Capítulo 12
eles que os cantou estava em posse, a todos os eventos, de luz, se não
de corações felizes.
Como avançou a noite, porém, todos estes sons começaram a morrer gradualmente
fora. Natureza e trabalho requereram o refresco de resto, e, como o
treinador procedeu a seu passo fixo, as evidências variadas de se despertar vida,
ficado poucos e longe entre.

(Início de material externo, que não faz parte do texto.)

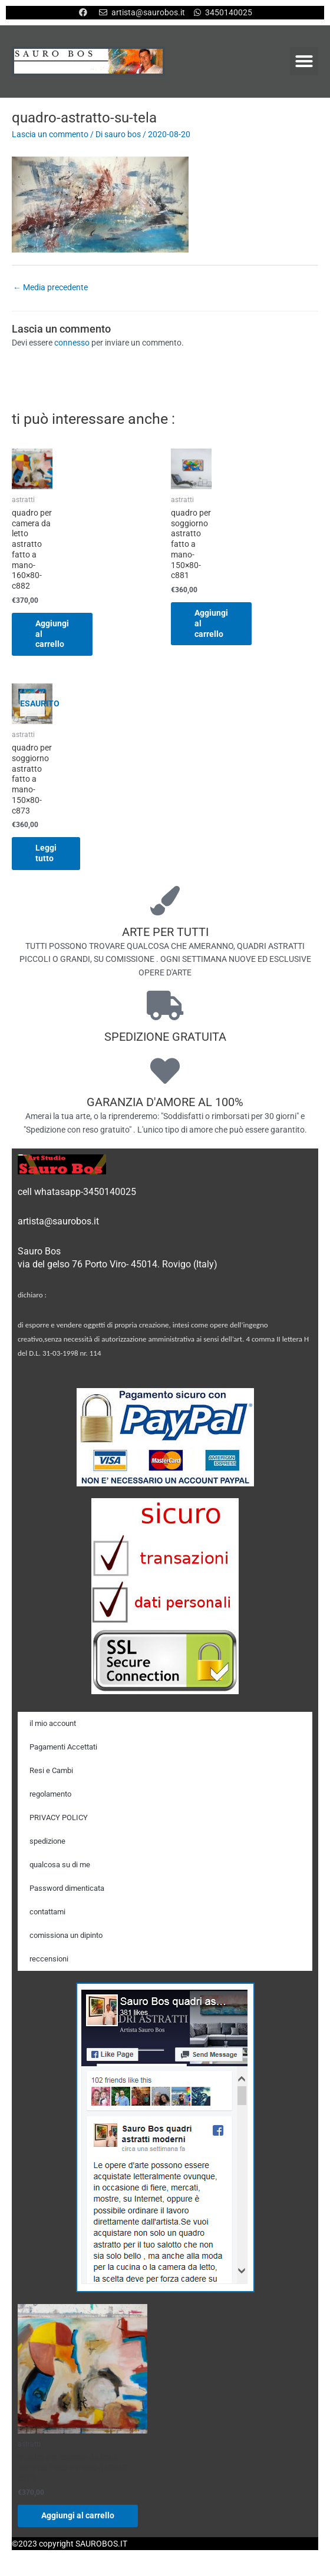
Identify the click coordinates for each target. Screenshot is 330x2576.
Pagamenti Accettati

Um depois de outro as luzes, ambos próximo e
a uma distância, desapareceu. As estradas ficaram caladas e solitárias, e
as aldeias, como eles os atravessaram, foi afundado em repouso, a menos que,
talvez, onde alguns se entristecendo a família foram continuados desperte pelas vigilâncias
isso era necessário à cama de doença ou morte, como era evidente por
a firmeza melancólica das luzes, ou o movimento lento, cauteloso por
o qual eles planaram de um apartamento a outro.
A lua tinha sido agora durante algum tempo para cima, e o treinador há pouco tinha cruzado um
ponte que foi conhecida para ser exatamente dezesseis milhas da cidade de qual
o estranho tinha feito investigações.
"Eu penso", disse o posterior, se dirigindo ao guarda, "nós temos quase dezesseis anos
milhas de Ballytrain."
"Você se aparece conhecer o bairro, senhor", respondido o guarda.
"Eu lhe fiz uma pergunta, senhor", respondida o outro, um pouco
sternly, "e, em vez de responder isto, você me pergunta outro."
"Eu imploro seu perdão, senhor", respondeu o guarda, enquanto sorrindo, "é o
costume do país. Sim, senhor, nós somos exatamente dezesseis milhas de
Ballytrain--aquela ponte é a marca. É um país bom, senhor, disto,
para isso--"
"Agora, meu companheiro bom", respondeu o estranho, "eu pergunto isto como um particular
favor que você não abrirá seus lábios a mim até que nós alcançamos a cidade,
a menos que eu lhe faça uma pergunta. Naquela condição eu o darei um
meio-um-coroa quando nós chegamos lá."
O companheiro pôs a mão dele aos lábios dele, indicar que ele era mudo, e
acernar com a cabeça, mas raio não uma palavra, e o treinador procedeu em silêncio.